Another thing that scripts like this need is scope. Because they don’t have a concept, they need to feel big in other ways. This script includes the death of the main love interest on page 45, which is a big moment. And then the character travels the world to forget it. Time then passes. All of these things create scope.

If, however, your main character’s love interest had died and the whole movie takes place in a small town, that’s not enough scope to sell a script for 2 million dollars.

Not only that, but the themes are gigantic and universal here. A big reason why I think this script sold is because it’s arguably about the meaning of life. I know that’s not going to get the kiddies pressing play on Roku but for the adults, they won’t just press play, they’ll toggle the subtitles onto the largest font.

It really comes down to the characters, though. I can’t emphasize enough how weak the characters are in the majority of the scripts I read. They’re either thin, boring, uninspired, or plain. They rarely have personality. They always seem to act inauthentically. In other words, they don’t act like people. They act like writers are writing them.

That’s where Julia Cox excels. I didn’t detect a single inauthentic moment in this script. The characters always acted consistently and realistically. There’s a conversation Maya has with Charlie’s mother late in the script that’s a de facto apology for disappearing after his death. That’s such a tricky scene to write because there are so many temptations to go for the “make the reader cry” line. And those are the lines that always bomb, that always feel like a reach. Cox never gets over her skis in the scene. She just allows the characters to speak to each other.  Here’s a small part of that conversation…

(Spoilers)

For the majority of this script, I was going to give it a double worth the read.
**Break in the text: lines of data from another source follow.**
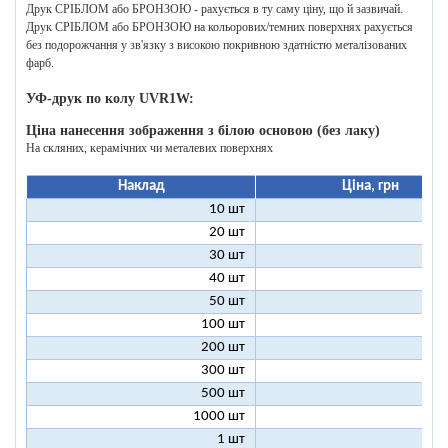
Друк СРІБЛОМ або БРОНЗОЮ - рахується в ту саму ціну, що й зазвичай.
Друк СРІБЛОМ або БРОНЗОЮ на кольорових/темних поверхнях рахується
без подорожчання у зв'язку з високою покривною здатністю металізованих
фарб.
УФ-друк по колу UVR1W:
Ціна нанесення зображення з білою основою (без лаку)
На скляних, керамічних чи металевих поверхнях
Наклад
Ціна, грн
10 шт
25
20 шт
16
30 шт
12
40 шт
11
50 шт
10
100 шт
8
200 шт
7
300 шт
7
500 шт
6
1000 шт
6
1 шт
199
But the thing that pushed it up to an impressive was the stuff regarding Jason, her best friend. Jason is a huge ally to Maya in her romance with Charlie. So when she reunites with him back in the U.S. and the two decide to push it beyond friendship, I realized that it was actually Jason who was the “love of her life.” Maybe not the love she wanted. But definitely the love she needed. And it got me. Just like I suspect it got everyone else who read the script. Which is why it sold for 2 million dollars.
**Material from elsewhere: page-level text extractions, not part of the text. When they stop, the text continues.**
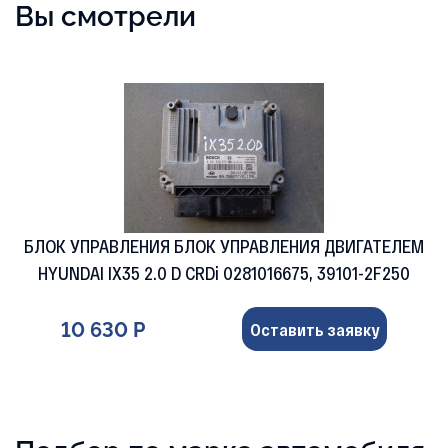
Вы смотрели
БЛОК УПРАВЛЕНИЯ БЛОК УПРАВЛЕНИЯ ДВИГАТЕЛЕМ
HYUNDAI IX35 2.0 D CRDi 0281016675, 39101-2F250
10 630 Р
Оставить заявку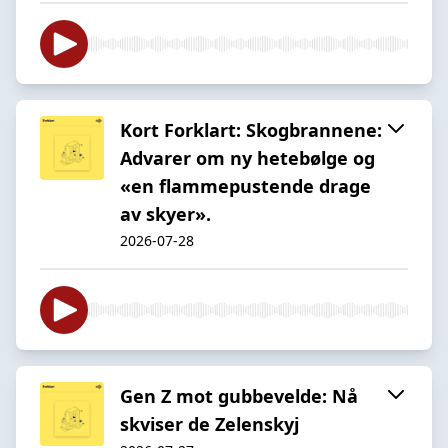
Kort Forklart: Skogbrannene:
Advarer om ny hetebølge og
«en flammepustende drage
av skyer».
2026-07-28
Gen Z mot gubbevelde: Nå
skviser de Zelenskyj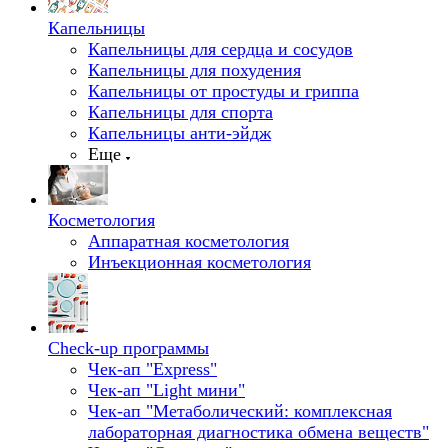
Капельницы
Капельницы для сердца и сосудов
Капельницы для похудения
Капельницы от простуды и гриппа
Капельницы для спорта
Капельницы анти-эйдж
Еще
Косметология
Аппаратная косметология
Инъекционная косметология
Check-up программы
Чек-ап "Express"
Чек-ап "Light мини"
Чек-ап "Метаболический: комплексная
лабораторная диагностика обмена веществ"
[ ] What the hell did I just read?
[ ] wasn’t for me
[ ] worth the read
[x] impressive
[ ] genius

What I learned: Resist writing what you WANT the character to say and instead write what that person WOULD say.  If you can master this one tip, your dialogue will be better than 90% of the screenplays out there.  You can get a lot more dialogue tips like this in my DIALOGUE BOOK!

What I learned 2: Between this and Tomorrow and Tomorrow and Tomorrow, we might be hitting a “feels” trend in screenwriting. Scripts about family, love, death, universal themes. Something to keep an eye on!